With time running out on her faulty heart, Margaret reveals what it feels like to face death and what it feels like to get a new lease on life -- literally.
Margaret's Story
"Accepted, now wait for the call."
Several years ago, I was diagnosed with cardiomyopathy, which is a hardening of the heart muscle. I went online to learn what I could and discovered that [in order to survive] I would need a heart transplant.
It's quite an interesting process when you are accepted to have a heart transplant. During the waiting period you have to live with the anxiety of constantly worrying about when or if the call is going to come. You are given a beeper and you can never leave the house without it. And of course, you hope you don't drop it, which I did several times. Most do.
"We have a heart for you."
One Sunday afternoon, the phone rang. And the nurse from the heart transplant center said, "Margaret this is the call you have been waiting for...we want you in the hospital in two hours."

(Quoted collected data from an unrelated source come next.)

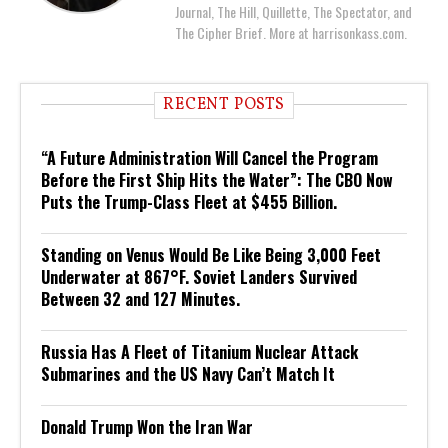
Journal, The Hill, Quillette, The Spectator, and
The Cipher Brief. More at harrisonkass.com.
RECENT POSTS
“A Future Administration Will Cancel the Program
Before the First Ship Hits the Water”: The CBO Now
Puts the Trump-Class Fleet at $455 Billion.
Standing on Venus Would Be Like Being 3,000 Feet
Underwater at 867°F. Soviet Landers Survived
Between 32 and 127 Minutes.
Russia Has A Fleet of Titanium Nuclear Attack
Submarines and the US Navy Can’t Match It
Donald Trump Won the Iran War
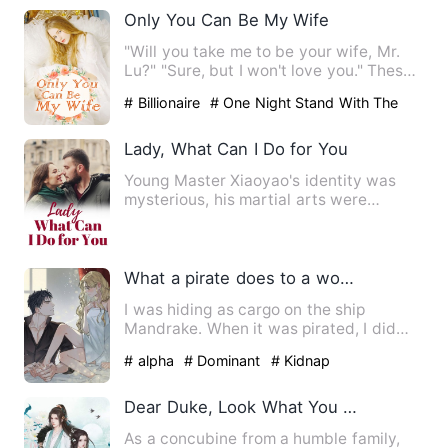
Only You Can Be My Wife
"Will you take me to be your wife, Mr.
Lu?" "Sure, but I won't love you." These
were the words Eliz…
# Billionaire
# One Night Stand With The
Stranger
# sweet
Lady, What Can I Do for You
Young Master Xiaoyao's identity was
mysterious, his martial arts were
heaven-defying, and he had to…
What a pirate does to a woman pretending to be a cabin boy.
I was hiding as cargo on the ship
Mandrake. When it was pirated, I did
some quick-thinking and pret…
# alpha
# Dominant
# Kidnap
Dear Duke, Look What You Make Me Do
As a concubine from a humble family,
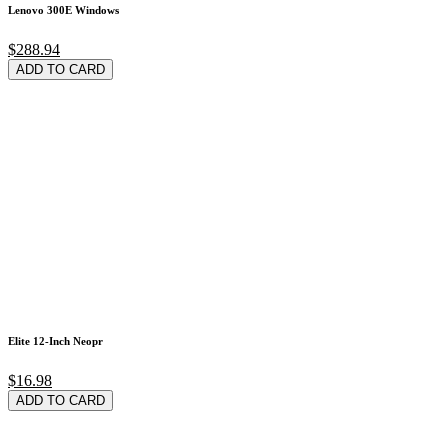
Lenovo 300E Windows
$288.94
ADD TO CARD
Elite 12-Inch Neopr
$16.98
ADD TO CARD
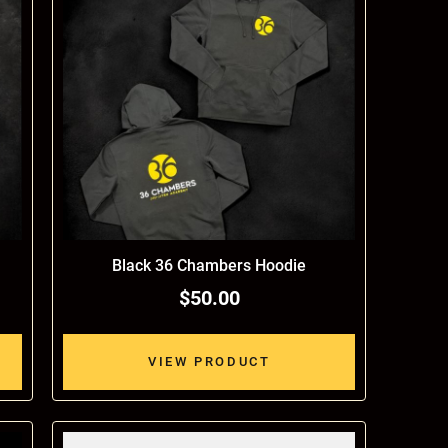
Black 36 Chambers Hoodie
$50.00
VIEW PRODUCT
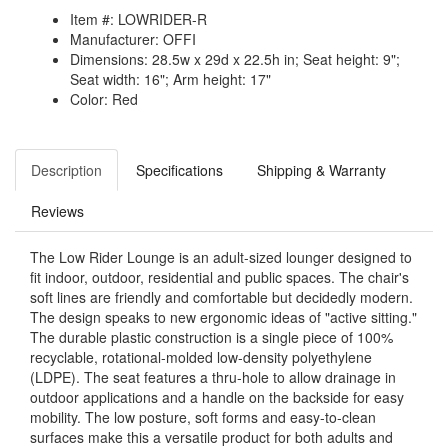
Item #: LOWRIDER-R
Manufacturer: OFFI
Dimensions: 28.5w x 29d x 22.5h in; Seat height: 9";
Seat width: 16"; Arm height: 17"
Color: Red
Description
Specifications
Shipping & Warranty
Reviews
The Low Rider Lounge is an adult-sized lounger designed to
fit indoor, outdoor, residential and public spaces. The chair's
soft lines are friendly and comfortable but decidedly modern.
The design speaks to new ergonomic ideas of "active sitting."
The durable plastic construction is a single piece of 100%
recyclable, rotational-molded low-density polyethylene
(LDPE). The seat features a thru-hole to allow drainage in
outdoor applications and a handle on the backside for easy
mobility. The low posture, soft forms and easy-to-clean
surfaces make this a versatile product for both adults and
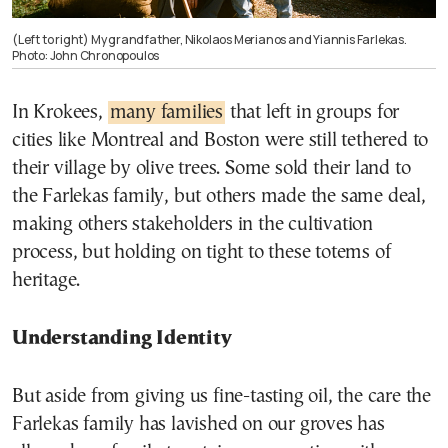
(Left to right) My grandfather, Nikolaos Merianos and Yiannis Farlekas.
Photo: John Chronopoulos
In Krokees,
many families
that left in groups for
cities like Montreal and Boston were still tethered to
their village by olive trees. Some sold their land to
the Farlekas family, but others made the same deal,
making others stakeholders in the cultivation
process, but holding on tight to these totems of
heritage.
Understanding Identity
But aside from giving us fine-tasting oil, the care the
Farlekas family has lavished on our groves has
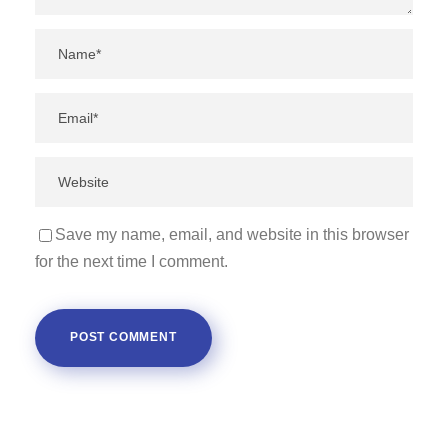
Save my name, email, and website in this browser
for the next time I comment.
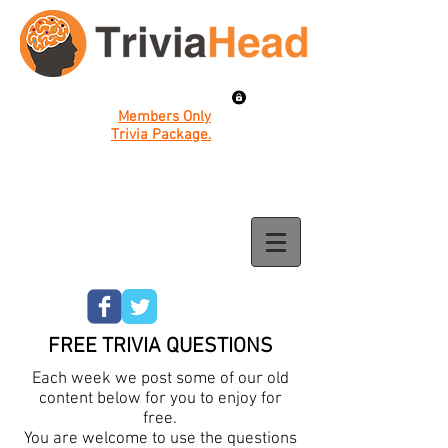
Members Only
Trivia Package.
FREE TRIVIA QUESTIONS
Each week we post some of our old
content below for you to enjoy for
free.
You are welcome to use the questions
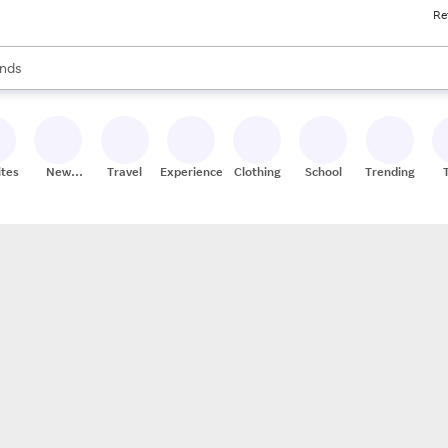
Re
res
s are available, use the up and down arrow keys to review results. When
nds
ceries
res
ites
New
Travel
Experiences
Clothing
School
Trending
Stores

"It's like replacing a water pump."
Around this time, I got a wonderful call from [a friend of a friend] who been through a heart transplant. And he said, "Margaret, don't let 'em fool you -- it's just a pump." And I just roared. "You've got a bad water pump, and so you're gonna replace the water pump. And you don't really care if it's a Chevy or a Toyota or whatever. We're just changing out the water pump." I found that very helpful.
"After the surgery I felt like hell."
A lot of transplant recipients talk about feeling buoyant, feeling high, feeling wonderful immediately after a transplant. That wasn't my experience. My experience was feeling like hell. And then came those rehab people who try, ever so hard, to get you out of bed. And that was the last thing I wanted to do. They would say, "Margaret we're going to walk down the hall today," and I would think, "Right." It took me a long time to rehabilitate.
"To have a Hispanic heart thrilled me."
The heart that I received was from a man, a Hispanic man. And when the social worker came to tell me I was like: "No shit!" I was just thrilled. The man part was neutral. But to have a Hispanic heart just thrilled me. I have been in a number of organizations working with Hispanic people for years. And it was just a thrill.
"Me then and me now."
I'm grateful to have a life at this point on the other side of the transplant. Physically, to be able to work full-time because I love what I do. On the spiritual side, I learned through the process that it's this quietness within you that helps you through. Instead of striving, wanting, grasping...it's about accepting what is happening today. That has been the gift of the transplant: to learn to be able to do that, and to be still. And to take some time each day to just be quiet. Turn off the TV and the computer and the cell phones and all that stuff. And just be comfortable in the quietness. And to learn to be comfortable in the uncertainty that tomorrow might bring.